Medtronic officials want the world’s largest medtech company to do more than just make medical devices: They want to help manage chronic diseases. Here are thoughts from the VP helping to lead the shift.

Medtronic executive Sheri Dodd spoke at DeviceTalks Minnesota in September. [Image by WTWH Media videographer manager Brad Voyten]
Lainie Dominguez was already high risk because her dad had diabetes, and she was obese. She became pre-diabetic. She was diagnosed as a Type 2 diabetic, watched her carbohydrates, took oral medication, did finger sticks, became insulin-dependent, and developed end-stage renal failure. She went in for orthopedic surgery and died of diabetes-related complications.
“I think about this all the time, and I think, ‘What did she need in her journey so that she could have avoided getting Type 2 in the first place?’” Dodd said in September at DeviceTalks Minnesota. [Discover more great medtech expertise at DeviceTalks West, Dec. 9–10, 2019 in Santa Clara, Calif.]
Dodd is in a unique place to help answer the question. She’s VP of two Medtronic businesses at the forefront of the company’s shift toward helping people manage their chronic diseases: Medtronic Care Management Services and Non-Intensive Diabetes Therapies.
Medtronic and medical device companies in general can’t make the transformation alone, Dodd said. “You can’t think that you’re going to come in alone and solve the problem.”
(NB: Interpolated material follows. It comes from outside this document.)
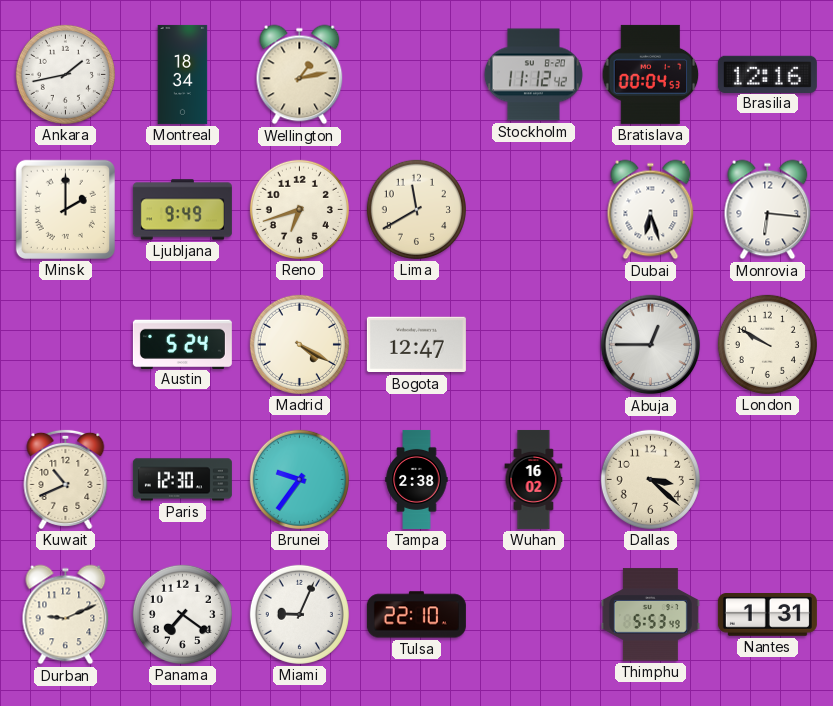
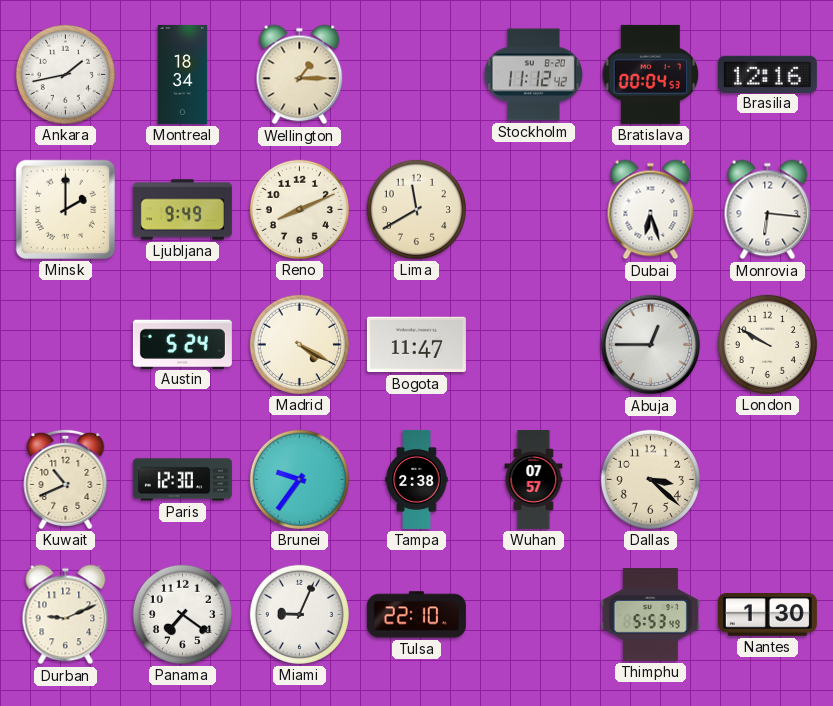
Wellington: 1:13 -> 1:15
Reno: 6:42 -> 8:11
Bogota: 12:47 -> 11:47
Wuhan: 16:02 -> 07:57
Nantes: 1:31 -> 1:30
If Medtronic is going to move beyond selling insulin pumps and glucose monitors, for example, it needs to help people with diabetes monitor their nutrition. The result is that Medtronic in November 2018 announced it was acquiring Tel Aviv, Israel–based Nutrino Health and its nutrition-related data services and artificial-intelligence-based analytics.
Partnerships with health payers and providers are important, too. Dodd mentioned Medtronic’s five-year value-based healthcare partnership with the Lehigh Valley Health Network. The company is using its technological know-how and data-crunching skills to tackle up to 70 major medical conditions, with the goal of helping the Northeastern Pennsylvania health system improve the lives of as many as 500,000 people, create efficiencies, and reduce healthcare costs to patients, payers, and the health system by $100 million over five years.
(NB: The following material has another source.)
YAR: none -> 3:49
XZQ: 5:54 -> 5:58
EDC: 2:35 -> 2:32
“There’s a technology play, but there is a behavioral play that Medtronic is not uniquely expert at, and that’s why partnerships and building out solutions is going to have to happen in that area of chronic management,” Dodd said.
Here are five additional things that Dodd thinks Medtronic and other device companies need to accomplish if disease management is going to become a major focus of the business:
1. Access to data
Data on day one can be very different from data on day two, three or four.
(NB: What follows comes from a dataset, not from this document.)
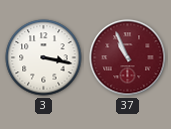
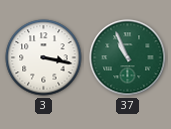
37 dial: burgundy -> green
“With longitudinal data, you start to understand trends,” Dodd said. “When you understand that, you can get to predictive.”
2. Process is very important
A medtech company can gather discreet pieces of data, but how are they going to come together?
“Call it what you like, but there’s an element of getting into care delivery, care management, and chronic disease management that has to be around process. It’s handing pieces of data off to somebody else, and something meaningful has to be done with that information,” Dodd said.
3. Waiting for value-based healthcare
Medtronic and other medical device companies are transforming because both public and private healthcare payers have a goal of transitioning health providers toward more value-based arrangements. Unlike the dominant fee-for-service models, value-based healthcare rewards based on how efficiently and effectively certain patient populations are managed.
For Dodd, value-based healthcare reminds her of how her father-in-law had a sign that said, “Free beer tomorrow.”
“I’m building business models for this ‘free beer tomorrow’ day. … It is coming. It’s just in a very awkward stage right now between fee-for-service and value-based healthcare,” Dodd said.
For now, medtech developers need to realistically look at whether they can demonstrate to health payers that their offerings will have a significant impact in terms of dollars and/or impact large numbers of members, according to Dodd.
“If you fall somewhere in between, then I would re-look at your channel and think about who else can you get to pay for it or bridge the discussion between a payer and a provider,” Dodd said.
4. Combining clinical and economic data
Medtronic leadership put Dodd into a position in which she was in charge of both clinical and economic studies. What happens when clinical trial data combines with payer claims data is enlightening, she found.
“You can actually look populations who receive a clinical intervention and then look at claims data and see, all things being equal …, ‘Did that patient population have a decrease in healthcare utilization, if you will, in terms of avoidable cost?’ and create a really good story,” Dodd said.
5. It’s still about people
Healthcare is about people — people concerned about their health and people helping those people get better.
“I can’t envision a day when there is not a person involved in the delivery of healthcare, and I’m a big medtech fan,” Dodd said.
“How do you use technology and data and process and people? I think when all that can come together, we’re going to be in a good place.”